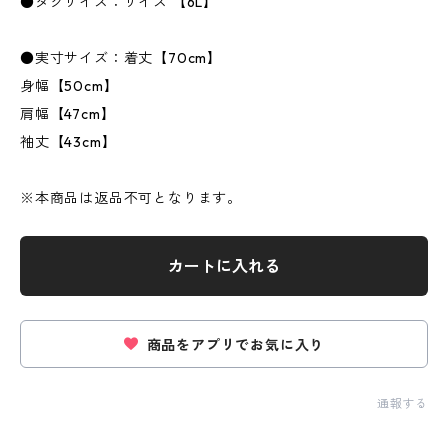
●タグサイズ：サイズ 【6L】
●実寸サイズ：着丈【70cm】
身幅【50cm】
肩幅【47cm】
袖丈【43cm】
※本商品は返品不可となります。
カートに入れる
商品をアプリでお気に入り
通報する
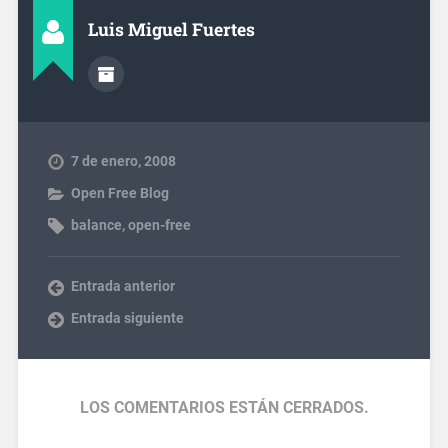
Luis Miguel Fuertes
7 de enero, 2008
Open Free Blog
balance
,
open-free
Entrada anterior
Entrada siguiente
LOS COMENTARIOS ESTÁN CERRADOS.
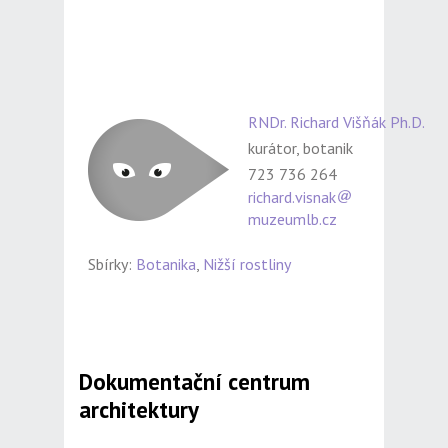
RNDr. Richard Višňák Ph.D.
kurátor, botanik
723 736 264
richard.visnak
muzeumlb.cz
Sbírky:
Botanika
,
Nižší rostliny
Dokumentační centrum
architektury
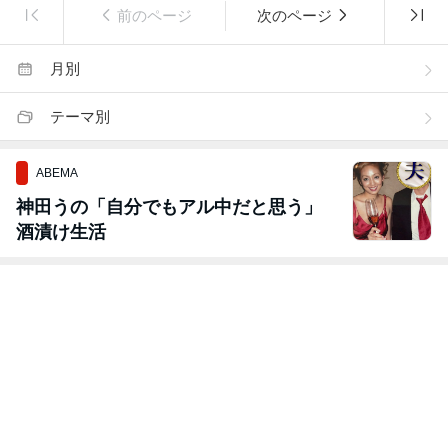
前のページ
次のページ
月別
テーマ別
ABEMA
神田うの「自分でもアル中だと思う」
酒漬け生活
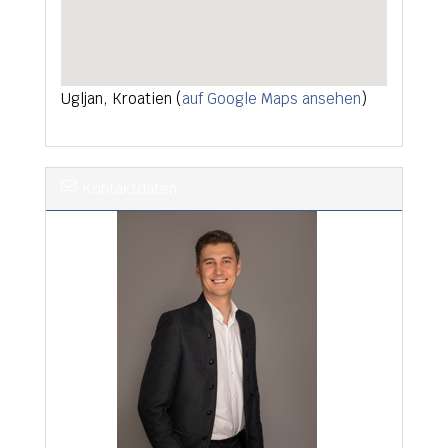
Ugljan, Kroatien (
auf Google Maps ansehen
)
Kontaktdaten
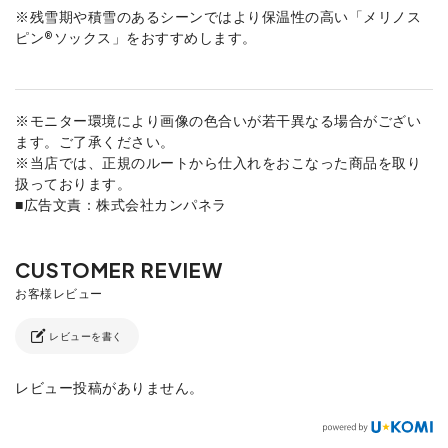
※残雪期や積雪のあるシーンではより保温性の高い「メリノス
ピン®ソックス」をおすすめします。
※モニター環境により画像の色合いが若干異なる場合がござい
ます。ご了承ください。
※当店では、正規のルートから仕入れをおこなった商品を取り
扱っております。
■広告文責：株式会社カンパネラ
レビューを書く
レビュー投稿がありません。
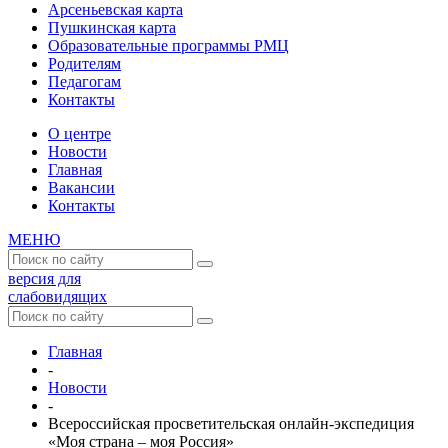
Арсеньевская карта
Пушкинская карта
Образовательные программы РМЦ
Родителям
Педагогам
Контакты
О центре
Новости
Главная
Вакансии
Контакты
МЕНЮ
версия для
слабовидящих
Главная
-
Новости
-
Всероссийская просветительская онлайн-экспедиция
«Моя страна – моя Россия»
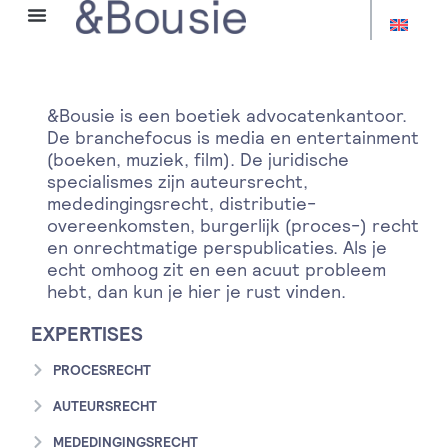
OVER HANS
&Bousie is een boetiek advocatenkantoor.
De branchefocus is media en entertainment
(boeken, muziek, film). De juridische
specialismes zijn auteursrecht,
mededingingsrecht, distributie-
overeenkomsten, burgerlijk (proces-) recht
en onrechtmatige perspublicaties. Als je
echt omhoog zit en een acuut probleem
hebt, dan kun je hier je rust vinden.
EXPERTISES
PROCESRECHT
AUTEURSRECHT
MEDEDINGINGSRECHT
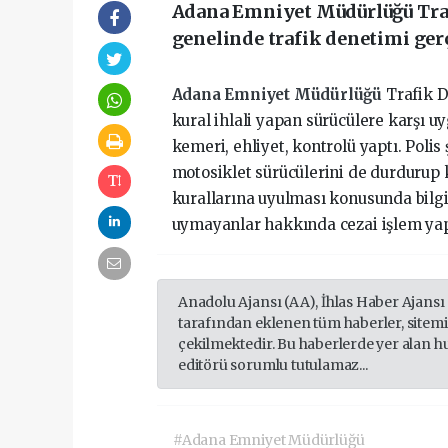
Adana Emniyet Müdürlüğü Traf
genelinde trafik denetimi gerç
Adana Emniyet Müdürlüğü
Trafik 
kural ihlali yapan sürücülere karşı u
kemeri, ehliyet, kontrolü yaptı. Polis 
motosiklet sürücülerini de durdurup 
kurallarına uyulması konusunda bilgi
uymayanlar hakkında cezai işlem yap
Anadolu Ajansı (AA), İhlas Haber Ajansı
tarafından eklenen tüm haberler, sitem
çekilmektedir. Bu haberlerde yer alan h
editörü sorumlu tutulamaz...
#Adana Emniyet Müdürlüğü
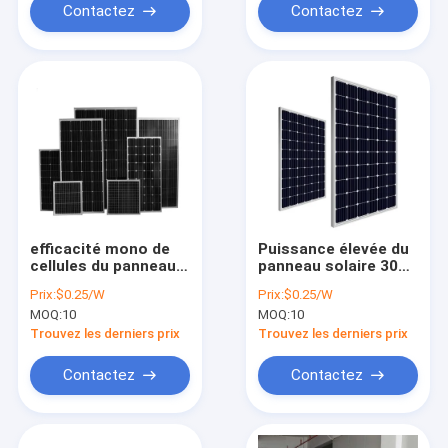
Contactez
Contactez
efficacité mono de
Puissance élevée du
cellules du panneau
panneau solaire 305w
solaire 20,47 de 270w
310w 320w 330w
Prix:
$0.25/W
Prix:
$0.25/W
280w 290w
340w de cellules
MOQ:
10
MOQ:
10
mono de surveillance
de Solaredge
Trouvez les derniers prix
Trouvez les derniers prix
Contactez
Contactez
□ □ □ □ □ □ □
→ **What is required**
The result should be an exact copy of the material, containing no pictures.

→ **Output for this exercise**
●タグサイズ：サイズ 【6L】
●実寸サイズ：着丈【70cm】
身幅【50cm】
肩幅【47cm】
袖丈【43cm】
※本商品は返品不可となります。
カートに入れる
商品をアプリでお気に入り
通報する
Luis Miguel Fuertes
7 de enero, 2008
Open Free Blog
balance
,
open-free
Entrada anterior
Entrada siguiente
LOS COMENTARIOS ESTÁN CERRADOS.
RNDr. Richard Višňák Ph.D.
kurátor, botanik
723 736 264
richard.visnak
muzeumlb.cz
Sbírky:
Botanika
,
Nižší rostliny
Dokumentační centrum
architektury
前のページ
次のページ
月別
テーマ別
ABEMA
神田うの「自分でもアル中だと思う」
酒漬け生活
Ugljan, Kroatien (
auf Google Maps ansehen
)
Kontaktdaten
※残雪期や積雪のあるシーンではより保温性の高い「メリノス
ピン®ソックス」をおすすめします。
※モニター環境により画像の色合いが若干異なる場合がござい
ます。ご了承ください。
※当店では、正規のルートから仕入れをおこなった商品を取り
扱っております。
■広告文責：株式会社カンパネラ
レビューを書く
レビュー投稿がありません。
Арсеньевская карта
Пушкинская карта
Образовательные программы РМЦ
Родителям
Педагогам
Контакты
О центре
Новости
Главная
Вакансии
Контакты
МЕНЮ
версия для
слабовидящих
Главная
-
Новости
-
Всероссийская просветительская онлайн-экспедиция
«Моя страна – моя Россия»
OVER HANS
&Bousie is een boetiek advocatenkantoor.
De branchefocus is media en entertainment
(boeken, muziek, film). De juridische
specialismes zijn auteursrecht,
mededingingsrecht, distributie-
overeenkomsten, burgerlijk (proces-) recht
en onrechtmatige perspublicaties. Als je
echt omhoog zit en een acuut probleem
hebt, dan kun je hier je rust vinden.
EXPERTISES
PROCESRECHT
AUTEURSRECHT
MEDEDINGINGSRECHT
Adana Emniyet Müdürlüğü Traf
genelinde trafik denetimi gerç
Adana Emniyet Müdürlüğü
Trafik 
kural ihlali yapan sürücülere karşı u
kemeri, ehliyet, kontrolü yaptı. Polis 
motosiklet sürücülerini de durdurup 
kurallarına uyulması konusunda bilgi
uymayanlar hakkında cezai işlem yap
Anadolu Ajansı (AA), İhlas Haber Ajansı
tarafından eklenen tüm haberler, sitem
çekilmektedir. Bu haberlerde yer alan h
editörü sorumlu tutulamaz...
#Adana Emniyet Müdürlüğü
Contactez
Contactez
efficacité mono de
Puissance élevée du
cellules du panneau
panneau solaire 305w
solaire 20,47 de 270w
310w 320w 330w
Prix:
$0.25/W
Prix:
$0.25/W
280w 290w
340w de cellules
MOQ:
10
MOQ:
10
mono de surveillance
de Solaredge
Trouvez les derniers prix
Trouvez les derniers prix
Contactez
Contactez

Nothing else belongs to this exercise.